S’il y a une chose qui n’a pas changé avec le télétravail, c’est bien le respect des règles établies par l’employeur, que l’on soit en télétravail ou non, pour des comportements attendus, notamment en ce qui concerne la courtoisie professionnelle et la civilité. « Avec l’avènement de la pandémie et du télétravail, bien des entreprises qui avaient déjà une politique ont été forcées de la revoir alors que celles qui n’en avaient pas ont dû en adopter une, relate Éric Thibaudeau. Dans tous les cas, il est très important que l’employeur ait une politique claire et bien en place qui pourra être communiquée au groupe soit par visioconférence ou par courriel. »

 

L’une des premières préoccupations concernant le mode de travail hybride porte sur l’aspect collectif du travail et de l’équité. Mettre en place de nouveaux modes de fonctionnement pour maintenir l’esprit d’équipe relève du défi, mais cela demeure essentiel pour en conserver la cohésion. Permettrons-nous à certains employés de travailler de la maison et l’interdirons-nous à d’autres ? Bien qu’il n’y ait pas de mention à ce sujet, dans une perspective juridique, il est certain que cela pourrait engendrer bien des frictions au sein de l’équipe. « Mais, surtout, fait remarquer Éric Thibaudeau, cela exige un examen de conscience de la part des employeurs, à qui je recommande de faire un exercice de réflexion sérieuse et objective pour qu’ils puissent avoir de bons motifs pour justifier le niveau de présence que l’on exige au bureau. Car, malheureusement, avec la précipitation de la pandémie, les entreprises ont adopté un seuil minimum de présence au travail un peu à l’aveuglette. » Pour Caroline Tardif, il ne fait aucun doute que le télétravail peut créer de l’isolement et nuire à la qualité des relations entre collègues. « Chaque contexte de travail est bien sûr différent, mais nous ne pouvons faire abstraction de la perte de spontanéité dans certaines équipes et d’une certaine forme de créativité qui s’exprime moins. »

 

Bien que plusieurs employeurs se soient habitués au télétravail et qu’ils y aient adhéré rapidement, d’autres se montrent plus frileux et ne s’adapteront jamais.
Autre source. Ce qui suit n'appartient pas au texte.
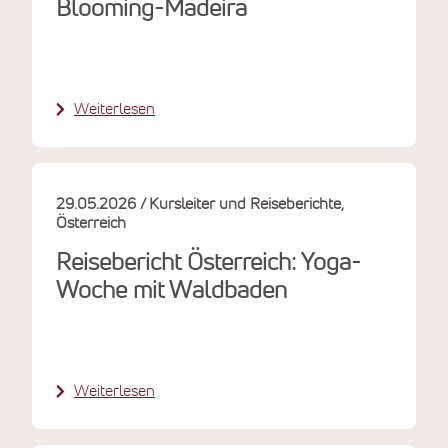
Blooming-Madeira
Weiterlesen
29.05.2026
Kursleiter und Reiseberichte
Österreich
Reisebericht Österreich: Yoga-
Woche mit Waldbaden
Weiterlesen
Éric Thibaudeau est formel : « Quand la haute direction d’une entreprise croit en quelque chose, cela se répercute sur les autres, jusqu’au plancher des employés de premier niveau. It trickles down ! Et c’est comme ça qu’une culture va s’installer. Alors, si le président d’une entreprise n’y croit pas, il y a bien peu de chances que ça s’installe. Ce n’est ni bon ni mauvais; c’est un choix ! »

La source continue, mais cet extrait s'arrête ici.